An illustrative social example of this is public restrooms. There are public restrooms that are completely identical other than the sign on the door. Americans, on the whole, don’t like the idea of co-ed public restrooms. This may sound trivial, but there are currently legal battles going on about this. (One provision in Colorado SB 200, passed earlier this year and currently being challenged, mandates that all public restrooms are now co-ed. Personally, I hope California never pushes for co-ed restrooms; I’d be deeply concerned about how this might contribute to increased incidents of rape and child molestation.)

There are many examples of unequal legal treatment. Courts usually award custody to the birth mother. In this situation, the mother’s rights seem to be greater than the father’s. It reflects society’s belief that a child belongs with their mother. While not everyone agrees on this, this is the value that is being upheld by the courts.

Every law is the imposition of someone’s value. Consider polygamy. Multiple marriages aren’t recognized anywhere in the United States, and this “unequal treatment” will continue unless American society decides to uphold the rights of multiple marriages as a value. Or child pornography. Why is it legal to view adult porn but not child porn in the privacy of one's own home? Because American society doesn’t approve of the latter.

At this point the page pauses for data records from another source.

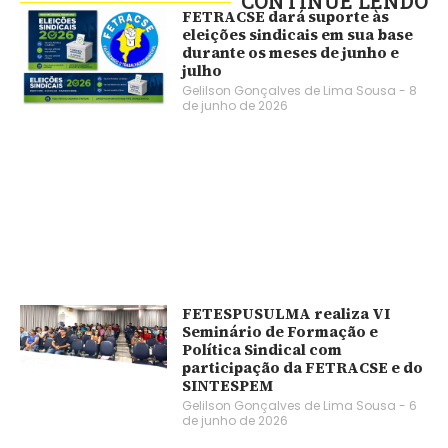
CONTINUE LENDO
FETRACSE dará suporte às
eleições sindicais em sua base
durante os meses de junho e
julho
Gelilson Gonçalves de Lima Sousa
8
de junho de 2026
FETESPUSULMA realiza VI
Seminário de Formação e
Política Sindical com
participação da FETRACSE e do
SINTESPEM
Gelilson Gonçalves de Lima Sousa
6
de junho de 2026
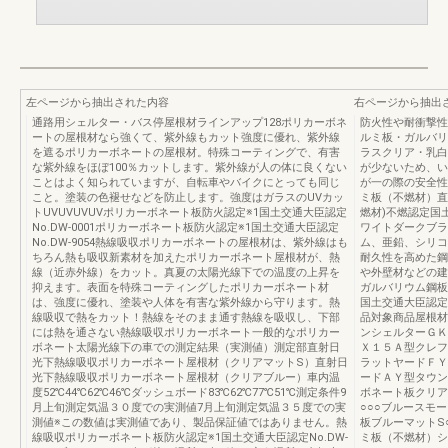
左ページから抽出された内容
右ページから抽出
通路用シェルター・バス停屋根材ラインアップ128ポリカーボネ
防火性や耐衝撃性
ートの屋根材なら強くて、紫外線もカット強度に優れ、紫外線
ルミ板・ガルバリ
を遮るポリカーボネートの屋根材。特殊コーティングで、有害
ラスクリア・乳白
な紫外線をほぼ100％カットします。紫外線が人の体に良くない
が少ないため、い
ことはよく知られていますが、自転車やバイクにとっても同じ
が一の際の安全性
こと。塗装の色褪せなどを防止します。強度はガラスのUVカッ
ミ板（不燃材）直
トUVUVUVUVポリカーボネート板防火認定※1国土交通大臣認定
燃材)不燃認定国土
No.DW-0001ポリカーボネート板防火認定※1国土交通大臣認定
ワイトダークブラ
No.DW-9054熱線吸収ポリカーボネートの屋根材は、紫外線はも
ム、亜鉛、シリコ
ちろん熱も吸収新素材を加えたポリカーボネート屋根材が、熱
耐久性を高めた鋼
線（近赤外線）をカット。真夏の太陽光線下での温度の上昇を
や外壁材などの建
抑えます。表面を特殊コーティングしたポリカーボネート材
ガルバリウム鋼板
は、強度に優れ、塗装や人体を有害な紫外線から守ります。熱
国土交通大臣認定N
線吸収で熱をカット！熱線をそのまま通す熱線を吸収し、下部
品対象商品屋根材
には熱を通さない熱線吸収ポリカーボネート一般的なポリカー
ンシェルターＧＫ
ボネート太陽光線下の車での測定結果（実測値）測定部直射日
Ｘ１５Ａ型クレフ
光下熱線吸収ポリカーボネート屋根材（クリアマットS）直射日
ラットヤードＦＹ
光下熱線吸収ポリカーボネート屋根材（クリアブルー）車内温
ードＡＹ型タウン
度52℃44℃62℃46℃ダッシュボード83℃62℃77℃51℃測定条件9
ボネート板クリア
月上旬測定気温３０度での実測値7月上旬測定気温３５度での実
○○○ブルースモ
測値※この数値は実測値であり、製品保証値ではありません。熱
板ブルーマットS
線吸収ポリカーボネート板防火認定※1国土交通大臣認定No.DW-
ミ板（不燃材）シ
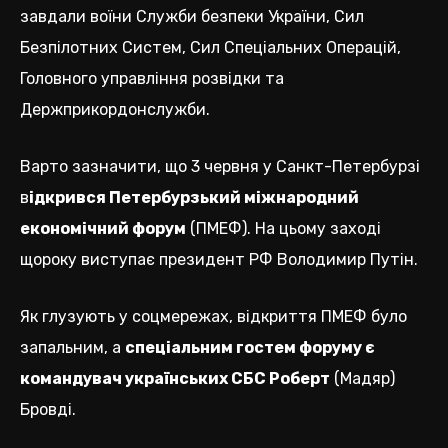
завдали воїни Служби безпеки України, Сил
Безпілотних Систем, Сил Спеціальних Операцій,
Головного управління розвідки та
Держприкордонслужби.
Варто зазначити, що 3 червня у Санкт-Петербурзі
в
ідкрився Петербурзький міжнародний
економічний форум
(ПМЕФ). На цьому заході
щороку виступає президент РФ Володимир Путін.
Як глузують у соцмережах, відкриття ПМЕФ було
запальним, а
спеціальним гостем форуму є
командувач українських СБС Роберт
(Мадяр)
Бровді.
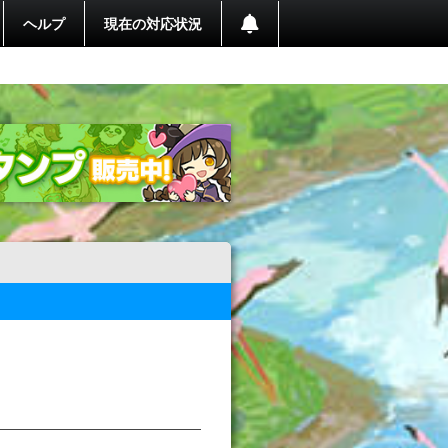
ヘルプ
現在の対応状況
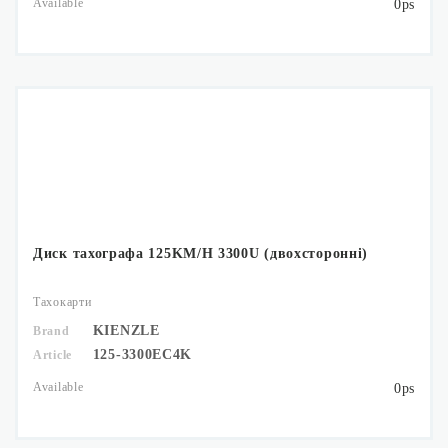
Available
0ps
Диск тахографа 125KM/H 3300U (двохсторонні)
Тахокарти
KIENZLE
Brand
125-3300EC4K
Article
Available
0ps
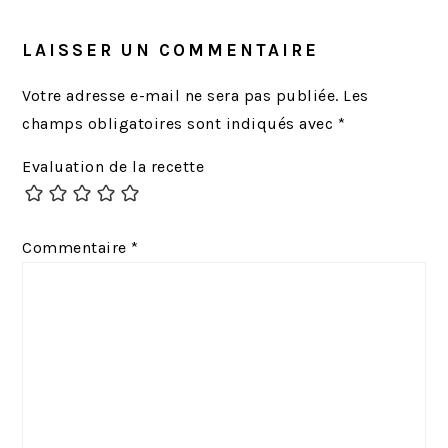
LAISSER UN COMMENTAIRE
Votre adresse e-mail ne sera pas publiée.
Les
champs obligatoires sont indiqués avec
*
Evaluation de la recette
Commentaire
*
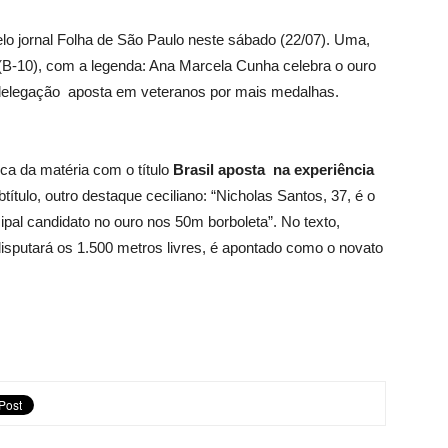
lo jornal Folha de São Paulo neste sábado (22/07). Uma,
 (B-10), com a legenda: Ana Marcela Cunha celebra o ouro
 delegação aposta em veteranos por mais medalhas.
ica da matéria com o título
Brasil aposta na experiência
título, outro destaque ceciliano: “Nicholas Santos, 37, é o
ipal candidato no ouro nos 50m borboleta”. No texto,
isputará os 1.500 metros livres, é apontado como o novato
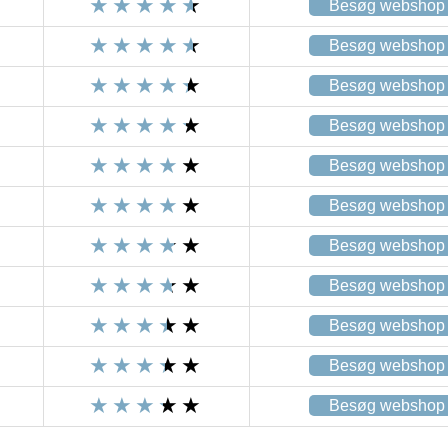
Besøg webshop
Besøg webshop
Besøg webshop
Besøg webshop
Besøg webshop
Besøg webshop
Besøg webshop
Besøg webshop
Besøg webshop
Besøg webshop
Besøg webshop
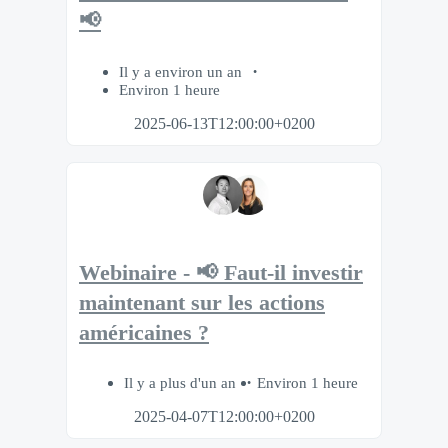
📢
Il y a environ un an
Environ 1 heure
2025-06-13T12:00:00+0200
Webinaire - 📢 Faut-il investir
maintenant sur les actions
américaines ?
Il y a plus d'un an
Environ 1 heure
2025-04-07T12:00:00+0200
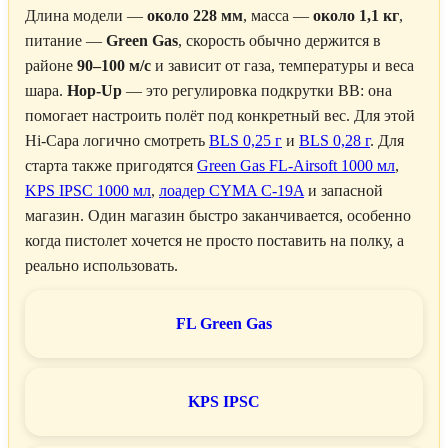
Длина модели —
около 228 мм
, масса —
около 1,1 кг
,
питание —
Green Gas
, скорость обычно держится в
районе
90–100 м/с
и зависит от газа, температуры и веса
шара.
Hop-Up
— это регулировка подкрутки BB: она
помогает настроить полёт под конкретный вес. Для этой
Hi-Capa логично смотреть
BLS 0,25 г
и
BLS 0,28 г
. Для
старта также пригодятся
Green Gas FL-Airsoft 1000 мл
,
KPS IPSC 1000 мл
,
лоадер CYMA C-19A
и запасной
магазин. Один магазин быстро заканчивается, особенно
когда пистолет хочется не просто поставить на полку, а
реально использовать.
FL Green Gas
KPS IPSC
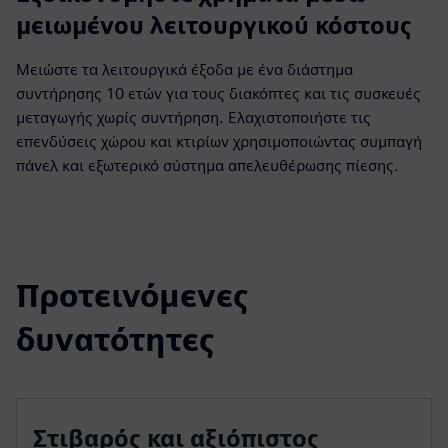
μειωμένου λειτουργικού κόστους
Μειώστε τα λειτουργικά έξοδα με ένα διάστημα
συντήρησης 10 ετών για τους διακόπτες και τις συσκευές
μεταγωγής χωρίς συντήρηση. Ελαχιστοποιήστε τις
επενδύσεις χώρου και κτιρίων χρησιμοποιώντας συμπαγή
πάνελ και εξωτερικό σύστημα απελευθέρωσης πίεσης.
Προτεινόμενες
δυνατότητες
Στιβαρός και αξιόπιστος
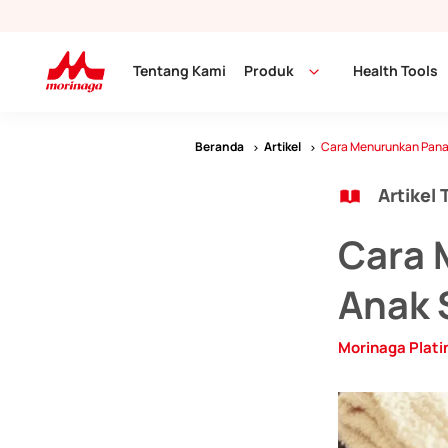
Tentang Kami
Produk
Health Tools
Beranda
Artikel
Cara Menurunkan Pana
Artikel 
Cara 
Anak 
Morinaga Plat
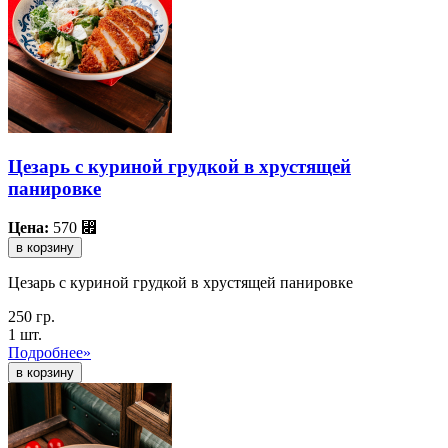
Цезарь с куриной грудкой в хрустящей
панировке
Цена:
570
⃏
в корзину
Цезарь с куриной грудкой в хрустящей панировке
250 гр.
1 шт.
Подробнее»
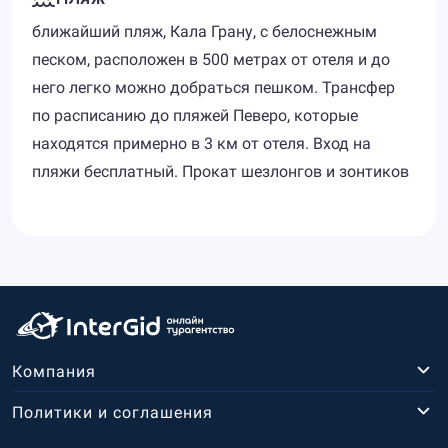
ближайший пляж, Кала Грану, с белоснежным
песком, расположен в 500 метрах от отеля и до
него легко можно добраться пешком. Трансфер
по расписанию до пляжей Певеро, которые
находятся примерно в 3 км от отеля. Вход на
пляжи бесплатный. Прокат шезлонгов и зонтиков
Компания
Политики и соглашения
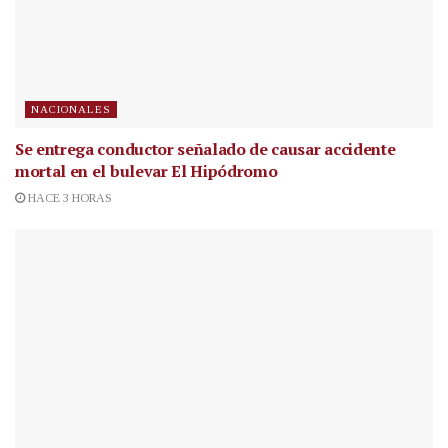
NACIONALES
Se entrega conductor señalado de causar accidente
mortal en el bulevar El Hipódromo
HACE 3 HORAS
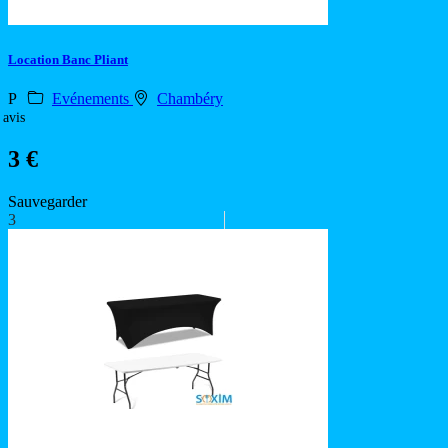
Location Banc Pliant
P
Evénements
Chambéry
 avis
3 €
Sauvegarder
3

Simply put, while Americans may be equal as part of our national value, the law doesn’t treat everyone equally.


Anonymous said...

A civil rights issue is one in which, all other things being equal, one segement of society is treated differently than another.

In the case of civil rights issues, we are saying that race is not a qualitative difference, so all other things are equal.

In the case of same-sex marriage, all other things are not equal. A man is qualitatively different from a woman. In fact the term "same-sex marriage" is really a non-sequiter, like saying a "round square." Marriage is the union of a man and a woman. You cannot change what-it-is anymore than you can change the definiton of a triangle by trying to state that it is a shape with 5 sides.

The public restroom situation is a great example. A black man has the same right to a men's restroom as a white man, or a red man, or a yellow, purple or blue man. None of those men, however, have the right to go into a women's bathroom, because they are men not women.

Anonymous said...

When did little Miss Holly Vicente become such a conservative? A far distance away from the Idyllwild Town Crier aren't we?

Holly said...

Anonymous: Greetings to the Town Crier.

I'm a bit shocked that so many people wonder at my political leanings. I've been a GOP supporter since I was 17, and registered as a Republican when I turned 18. I've never changed my party affiliation. I'm a graduate of a well-known conservative college; part of the reason I choose to go there was its political bent. And I've never been quiet about any of this.

Perhaps people see that my spiritual beliefs haven't been consistent all my life. I spent nearly a decade exploring major and minor religions and spiritual practices. I've written about this experience many times, including how and why I became a Christian.

My political opinions, though, have been relatively consistent. I'd hazard to say the majority of my friends like me, but don't like my political opinions. This is the very definition of "tolerance"--putting up with each other's opinions, especially when we most certainly don't agree.